Nelson’s second strategy, that of making meaning through accretion, inclusion, and juxtaposition, accounts for some of the most engaging meditations on art and ethical responsibility. In an essay that briefly discusses a 2017 controversy the Met faced surrounding the display of Balthus’s Thérèse Dreaming (1938)—he’d painted an adolescent model in a sexualized pose—Nelson suggests that the museum install a work by the Iranian-American artist Tala Madani, such as her animation Sex Ed by God (2017), in which a young girl grabs and inserts miniature voyeurs into her vulva, next to the offending Balthus. Nelson’s proposition simultaneously reveals her penchant for discordant juxtapositions and her preference for art that, instead of “chaperoning” public opinion, gives discourse “another turn of the screw.” In this essay, titled “The Dare of Tala Madani,” Nelson telescopes from Madani’s paintings and videos into a meta-critique of “critique” itself:


Shouldn’t there be a better word for the feeling we get when we sense that something is being taken apart and savaged but that “something” remains intentionally imprecise or obscured? … How do we describe paintings that showcase vices and follies with a spirit of hospitality as much as, or more than, condemnation?

Here, the word “hospitality” stands out, suggesting a cultural attitude of generosity towards guests, more commonly associated with hotels, restaurants, and bars than with art museums. Characteristically, Nelson reaches beyond the art world for ways to dislodge the discourse from the rut of dogmatism.

Bricolage seems a suitable container for the hospitality-based criticism Nelson alludes to—that which prioritizes generosity, openness, and plentitude over the “chaperoning” of public opinion—but it can also produce indeterminacy that undermines the author’s dialogical intentions. In “The Understory,” for instance, Nelson reads Event Horizon (2005), a mural by Kara Walker, through Saidiya Hartman’s natal metaphor of slavery but yields the bulk of her short text to quotations from Hartman’s “The Belly of the World,” the press release, the artist’s own words, and an aside about a crying baby in the building. Instead of making the case for whether Event Horizon might offer “another turn of the screw,” Nelson leaves readers with an awkward image of herself as an interloper, “the white lady with a notebook,” as she puts it, “lurking under and on the stairs.” Likewise, in lieu of “reviewing” Fred Moten’s 2017 book Black and Blur in the essay “By Sociality, To Sociality,” she writes, “What’s the point in shooting a straight arrow into a field defined by incessant motion, escape. … How preposterous and off the cake it would feel, at least for me, to drag Black and Blur into the world of appraisal or evaluation of argument. Others can do that, and do it well.” As part of a series of deferrals, she begins and quickly abandons a close reading of a characteristically slippery passage, and because she never intended to penetrate the text, her essay ultimately swerves around the book, leaving more perplexities than insights in its wake.

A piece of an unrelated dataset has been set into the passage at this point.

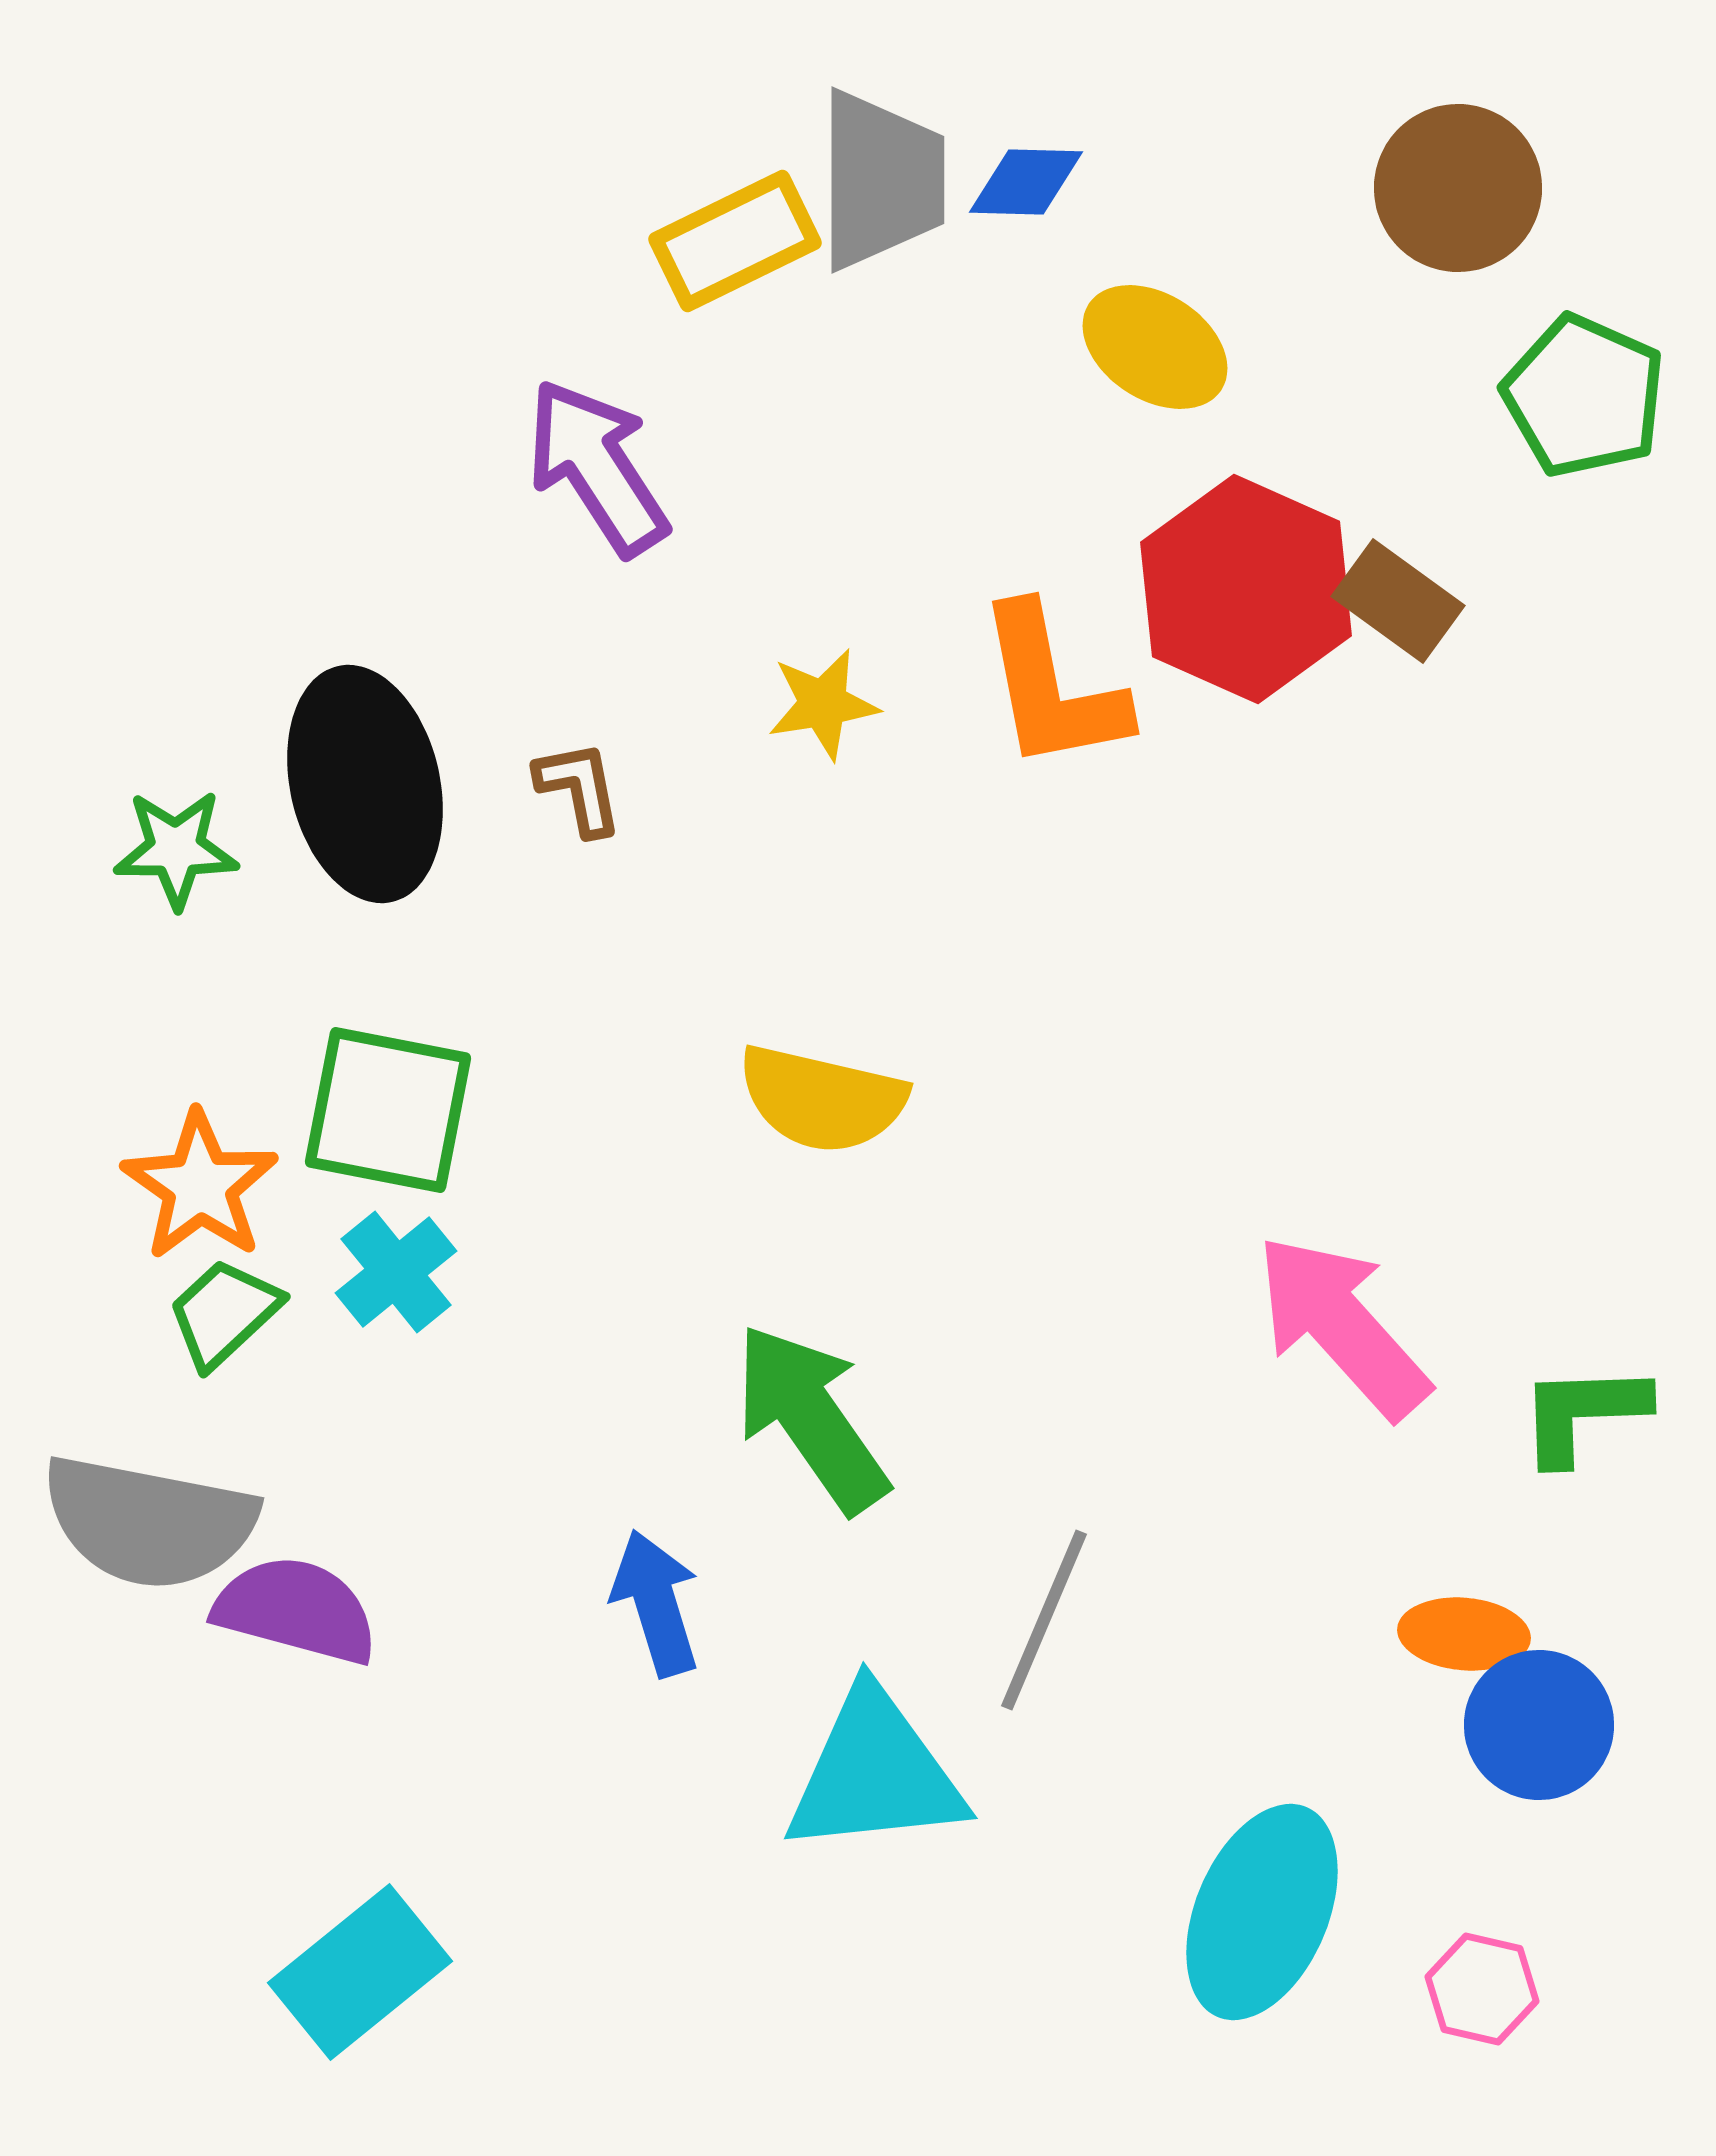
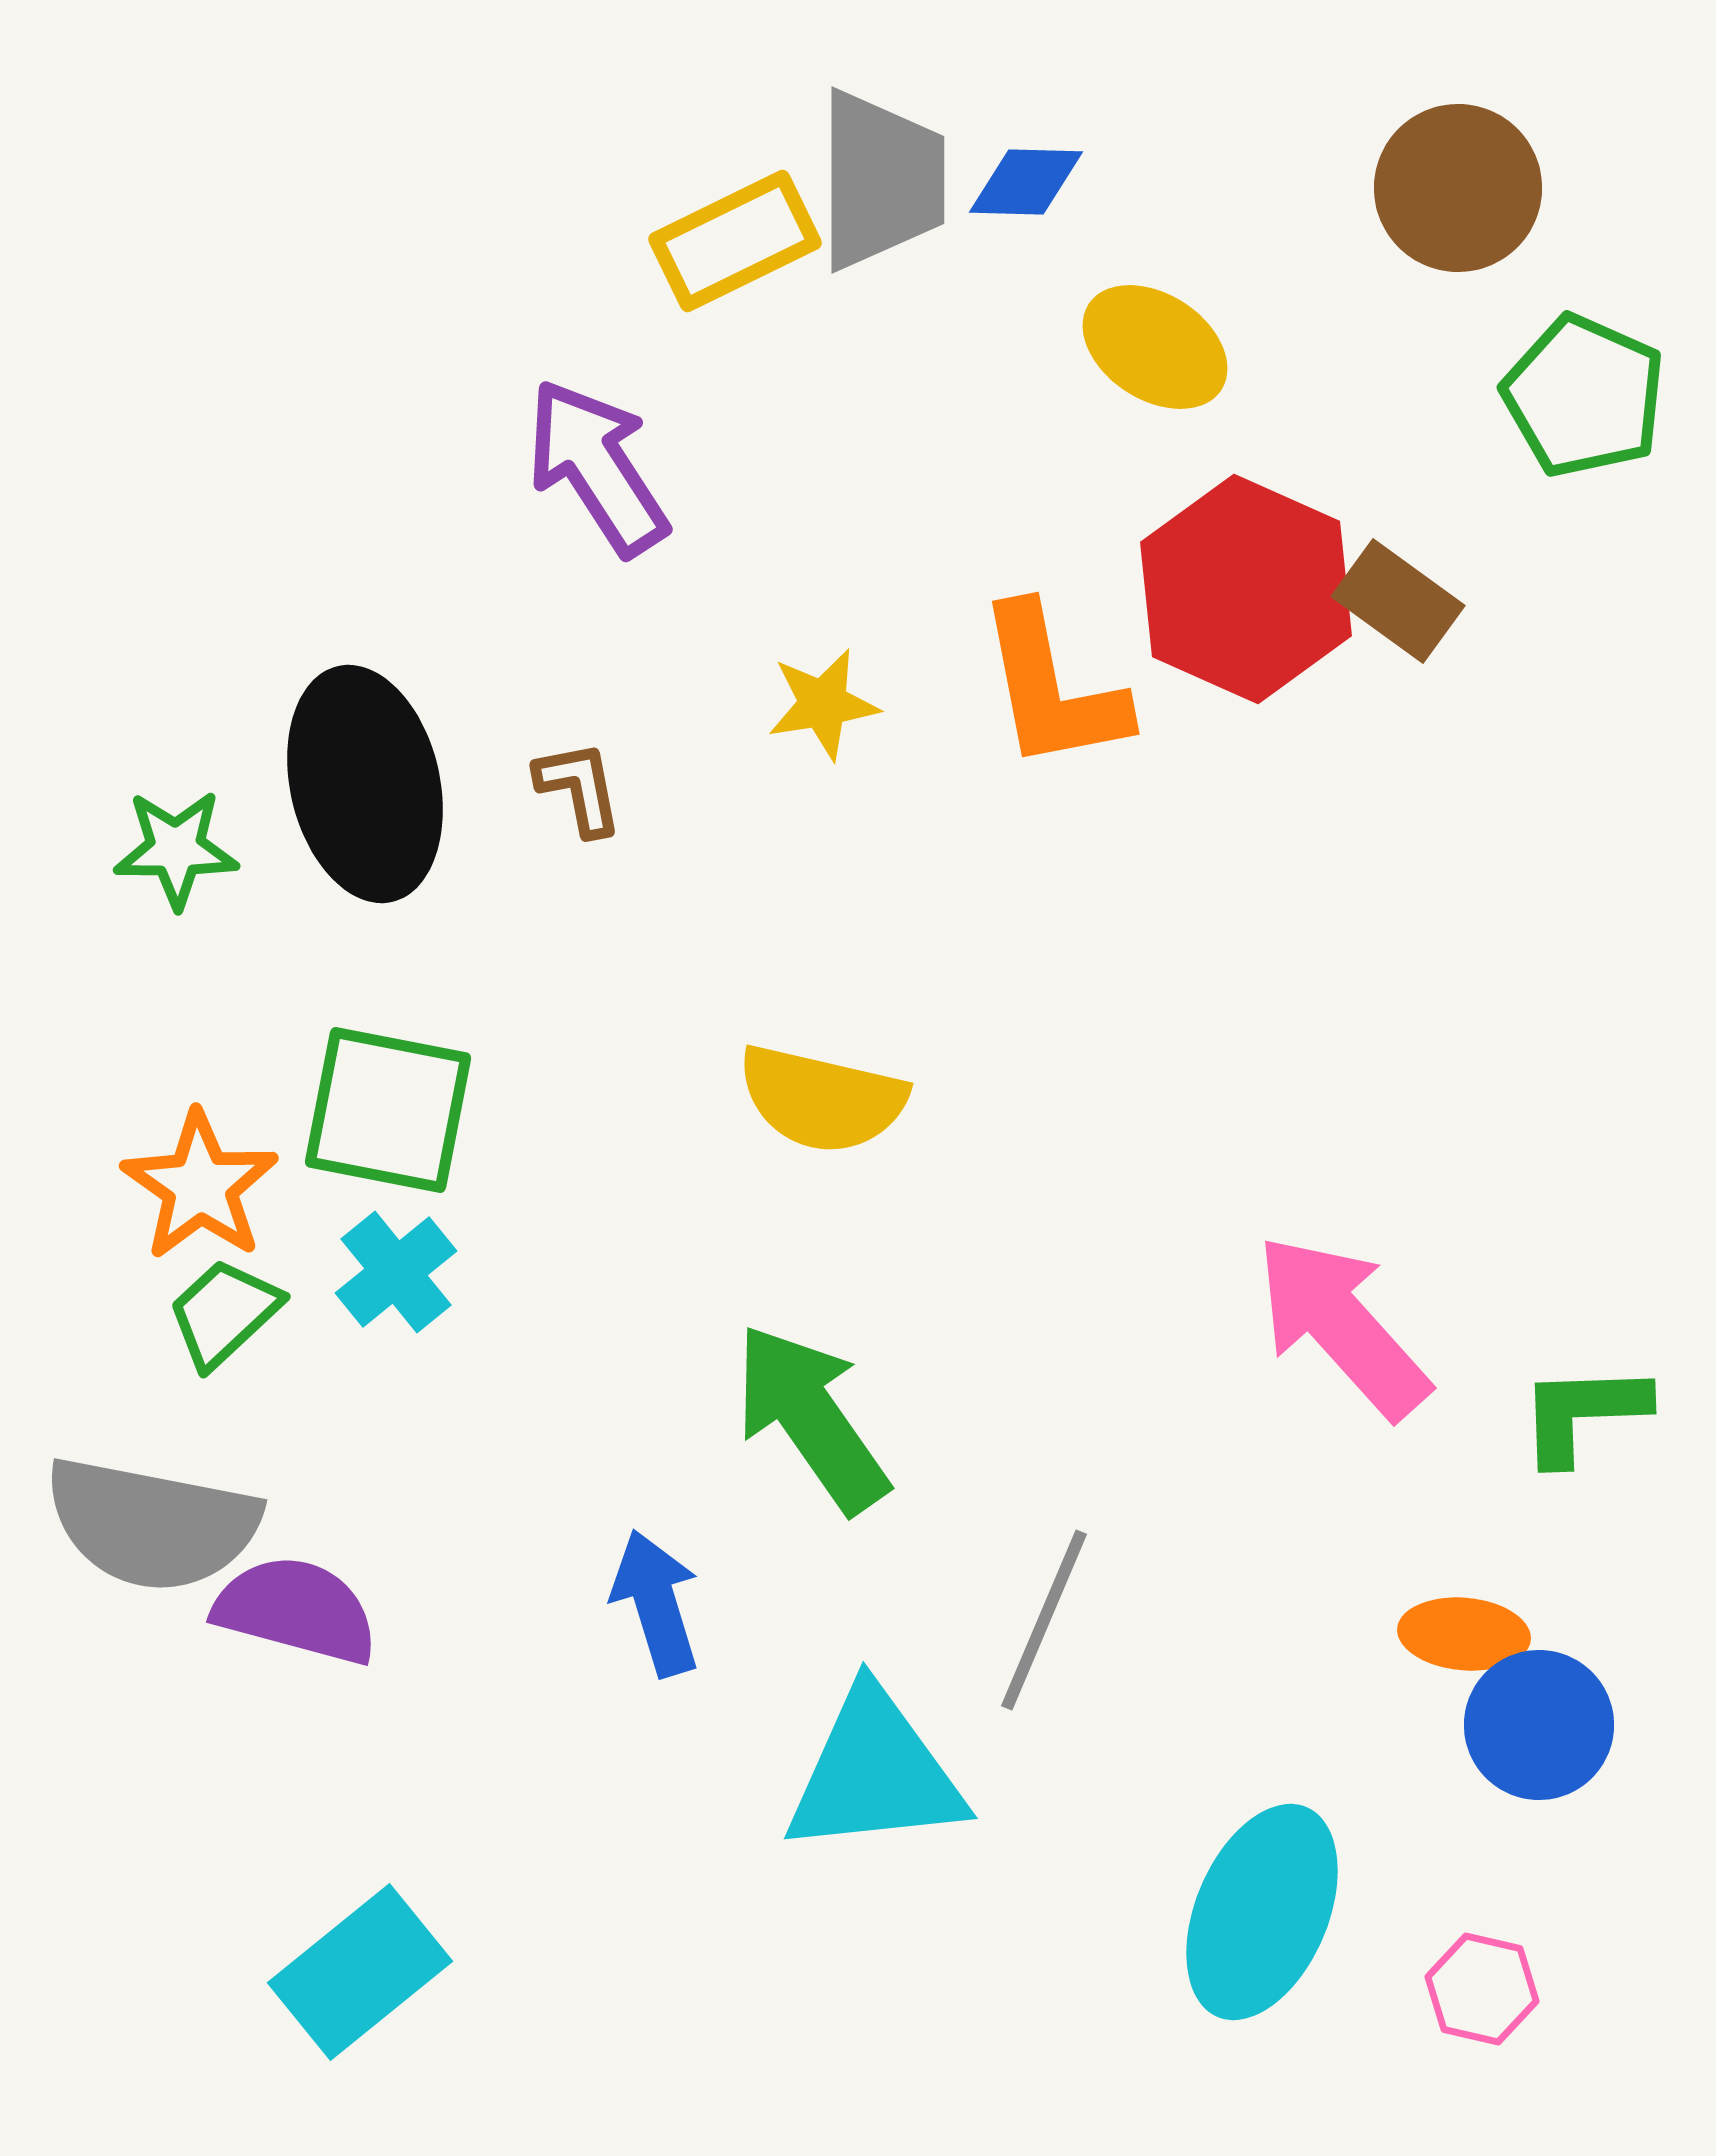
gray semicircle: moved 3 px right, 2 px down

Throughout the collection, Nelson risks imprecision to preserve her subjects’ ability to stay in motion, even if that means they elude her grasp. Nelson begins “Coming Hungry to No Wrong Holes,” her 2020 review of Nayland Blake’s Los Angeles retrospective, by acknowledging the biracial artist’s tendency and right to “slip out of something as soon as it risks getting codified.” In line with Blake’s resistance to codification, Nelson, through her writing’s inclusions and omissions, shows that an ethos of critique, whether based on something “like love” or another guiding principle, is best embodied and enacted rather than strictly systematized. Accordingly, her conversations with artists, writers, and musicians across time and space and across difference follow no rules except the impulse of generosity. By making the problems of the cultural sphere her own, Nelson attempts to live with them without smothering them under the weight of her care. In this way, her criticism is exactly like love.